Maltrattamenti in famiglia: ora patteggia cinque anni

Gian Pasquale Bandello, 43enne di Aradeo, era stato accusato di maltrattamenti in famiglia, tentato procurato aborto e tentato omicidio. Sta scontando in carcere una precedente condanna a 9 anni

Procura-55

LECCE - Ha patteggiato cinque anni di reclusione davanti al gup Ines Casciaro per violenze contro la ex compagna Gian Pasquale Bandello, 43enne residente ad Aradeo ma attualmente detenuto nel carcere di Borgo San Nicola. Già nell'estate scorsa, l'uomo aveva riportato una condanna in primo grado a nove anni per episodi analoghi, divenuta esecutiva poiché avverso quella sentenza non è mai stata proposta alcuna impugnazione.

I fatti che oggi hanno costituito oggetto di giudicato emersero nel dibattimento del primo processo: i giudici rimisero così gli atti al pubblico ministero Paola Gugliemi affinchè formulasse una separata imputazione. Gli episodi contestati risalgono al 2004. L'uomo all'epoca ebbe una relazione durata circa un anno con una donna di Cutrofiano.
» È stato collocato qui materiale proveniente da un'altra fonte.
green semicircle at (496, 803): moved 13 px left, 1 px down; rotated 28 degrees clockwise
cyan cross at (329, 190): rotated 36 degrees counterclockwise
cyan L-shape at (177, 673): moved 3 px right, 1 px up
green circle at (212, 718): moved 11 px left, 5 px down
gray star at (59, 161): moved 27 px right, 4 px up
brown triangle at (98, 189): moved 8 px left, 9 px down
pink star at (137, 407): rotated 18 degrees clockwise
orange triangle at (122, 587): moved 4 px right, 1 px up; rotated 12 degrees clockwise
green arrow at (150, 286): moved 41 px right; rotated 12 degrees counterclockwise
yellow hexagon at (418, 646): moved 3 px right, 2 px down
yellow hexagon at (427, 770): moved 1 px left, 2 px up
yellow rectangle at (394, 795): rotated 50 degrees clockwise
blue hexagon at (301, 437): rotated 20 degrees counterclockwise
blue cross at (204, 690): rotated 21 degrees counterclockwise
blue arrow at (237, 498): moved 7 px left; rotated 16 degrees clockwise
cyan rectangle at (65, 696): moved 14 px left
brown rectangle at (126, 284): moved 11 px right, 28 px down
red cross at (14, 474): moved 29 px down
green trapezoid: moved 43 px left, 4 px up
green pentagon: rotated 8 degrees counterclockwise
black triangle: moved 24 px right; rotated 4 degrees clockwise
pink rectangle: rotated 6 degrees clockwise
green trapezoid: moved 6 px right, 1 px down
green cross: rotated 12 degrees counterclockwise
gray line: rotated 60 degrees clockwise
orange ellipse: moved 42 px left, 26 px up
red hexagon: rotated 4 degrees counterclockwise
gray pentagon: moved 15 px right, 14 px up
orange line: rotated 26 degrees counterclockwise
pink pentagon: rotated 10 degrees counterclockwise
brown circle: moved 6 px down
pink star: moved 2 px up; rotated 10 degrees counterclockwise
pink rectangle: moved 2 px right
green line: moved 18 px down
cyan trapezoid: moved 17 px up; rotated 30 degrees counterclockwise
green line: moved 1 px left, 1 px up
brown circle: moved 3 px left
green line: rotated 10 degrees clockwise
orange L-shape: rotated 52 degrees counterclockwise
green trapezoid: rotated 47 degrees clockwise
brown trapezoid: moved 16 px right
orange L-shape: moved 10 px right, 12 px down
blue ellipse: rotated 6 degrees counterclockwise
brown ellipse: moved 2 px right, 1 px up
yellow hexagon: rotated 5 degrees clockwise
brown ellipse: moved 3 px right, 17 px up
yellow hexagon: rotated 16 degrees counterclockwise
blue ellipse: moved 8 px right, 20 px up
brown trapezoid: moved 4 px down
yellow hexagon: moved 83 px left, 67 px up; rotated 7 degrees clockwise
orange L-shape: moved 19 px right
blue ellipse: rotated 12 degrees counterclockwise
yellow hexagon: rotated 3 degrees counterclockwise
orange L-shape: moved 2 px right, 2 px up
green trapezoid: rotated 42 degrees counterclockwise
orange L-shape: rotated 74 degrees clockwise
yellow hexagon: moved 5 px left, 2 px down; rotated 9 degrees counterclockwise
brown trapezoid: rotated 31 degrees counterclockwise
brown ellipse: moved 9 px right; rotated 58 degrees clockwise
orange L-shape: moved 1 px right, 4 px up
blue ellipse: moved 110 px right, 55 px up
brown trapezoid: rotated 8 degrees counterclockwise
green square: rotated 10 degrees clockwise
Nel corso della loro storia lei rimase incinta: alla notizia della gravidanza Bandello si dimostrò tutt'altro che felice. Pare che non volesse quel figlio, e per non farlo nascere sarebbe ricorso addirittura alla violenza. Avrebbe picchiato la sua compagna, a volte anche con un bastone, con l'intento di farla abortire.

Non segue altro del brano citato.